Le GACEHPA qui regroupe les centres extrahospitaliers pratiquant les interruptions volontaires de grossesse (IVG), comptabilise en 2017 : 6.441 avortements pratiqués dans ces centres (4.304 par aspiration et 2.137 avortements médicamentaux).


Depuis 1990, la lutte continue et dans cet objectif, en 2017, on note la publication du "Manifeste du Collectif belge des 350" en référence à l'article 350 du code pénal qui considère l'avortement comme un "délit sur l'ordre des familles et de la moralité publique". D'importantes mobilisations des associations féministes et progressistes, des syndicats et des partis de gauche ont également été organisées.


En 2020, les débats se poursuivent encore au parlement fédéral ainsi qu'au sein de la majorité fédérale, malgré l'accord gouvernemental, pour sortir l'avortement du code pénal faisant que, chaque année, plusieurs centaines de femmes doivent se rendre aux Pays Bas pour avorter. Plusieurs motions ont été déposées en novembre 2020 pour modifier la loi de 1990 et demander d'allonger le délai d'avorter jusqu'à 18 semaines et réduire à 48h le délai de réflexion.

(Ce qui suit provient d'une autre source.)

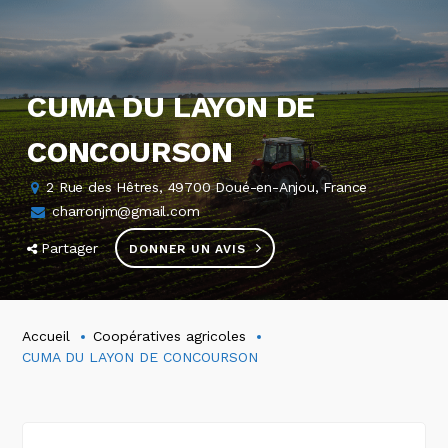
CUMA DU LAYON DE
CONCOURSON
2 Rue des Hêtres, 49700 Doué-en-Anjou, France
charronjm@gmail.com
Partager
DONNER UN AVIS
Accueil
Coopératives agricoles
CUMA DU LAYON DE CONCOURSON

La proposition de loi aurait du être votée au parlement fédéral le 2/7/20 mais a été reportée et envoyée deux fois au Conseil d'état qui a rendu son avis sur les amendements déposés par les opposants (CD&V, Vlaams Belang, NV-A, Cdh) en vue de reporter l'examen et le vote du projet de loi à la Chambre. Le parti CD&V refuse que le parlement décide et exige que le gouvernement règle cette question, ce qui est tout à fait antidémocratique. Pour ces partis de droite, catholiques et social-démocrate, les droits des femmes constituent une monnaie d'échange tant pour la formation d'un gouvernement que comme marchandage politique.


En 2021, les droits des femmes y compris à avorter sont en péril soit à cause des attaques des groupes et partis conservateurs, religieux ou d'extrême droite, soit des transformations et restrictions budgétaires de l'état mais aussi par manque de volonté politique tout simplement. Par exemple en France, le budget consacré à l'égalité hommes-femmes diminue alors que celui de défense augmente, menaçant de fermeture +200 planings familiaux (50%) sacrifiant ainsi les jeunes et les femmes avec peu de revenus.


D'autre part, en octobre 2020, la "Déclaration du consensus de Genève" prétendant que soi-disant il n'existe aucun droit international à l'avortement mais s'attaque aussi à la promotion de l'égalité des droits des femmes. Ce document a été élaboré par les Etats-Unis de Trump. Il a déjà été signé par 32 pays dont l'Arabie Saoudite, Brésil, Bahrein, Belarus, Benin, Burkina fasso, Cameroun, Congo Brazzaville, République du Congo, Djibouti, Emirats Unis, Gambie, Haïti, Irak, Kenya, Koweit, Libye, Niger, Oman, Soudan et Soudan du sud, Egypte, Indonésie, Hongrie, Ouganda, Zambie,...

Malheureusement, il existe encore 26 pays dans le monde interdisant l'ivg: Gabon, Guinée Bissau, Haiti, Honduras, Malte, Madagascar, Mauritanie, Nicaragua, Philippines, République dominicaine, Salvator, Sénégal, Suriname, ....


Lutter pour le droit à l'avortement est:


– une question de justice sociale : les femmes de la bourgeoisie ont accès aux cliniques privées, alors que les femmes du peuple doivent avorter clandestinement en prenant des risques pour leur santé

– une question de santé publique: même si c'est illégal, les avortements continuent dans des conditions sanitaires médiocres et dangereuses

– une question de droit humain et d'égalité pour les femmes à choisir librement de leur corps


Les attaques actuelles contre les droits des femmes font partie d'agressions plus globales contre les libertés, les droits sociaux, syndicaux, la criminalisation des mouvements sociaux et des syndicats ainsi que les tentatives d'interdiction des partis communistes comme en Slovaquie, Pologne ou ailleurs.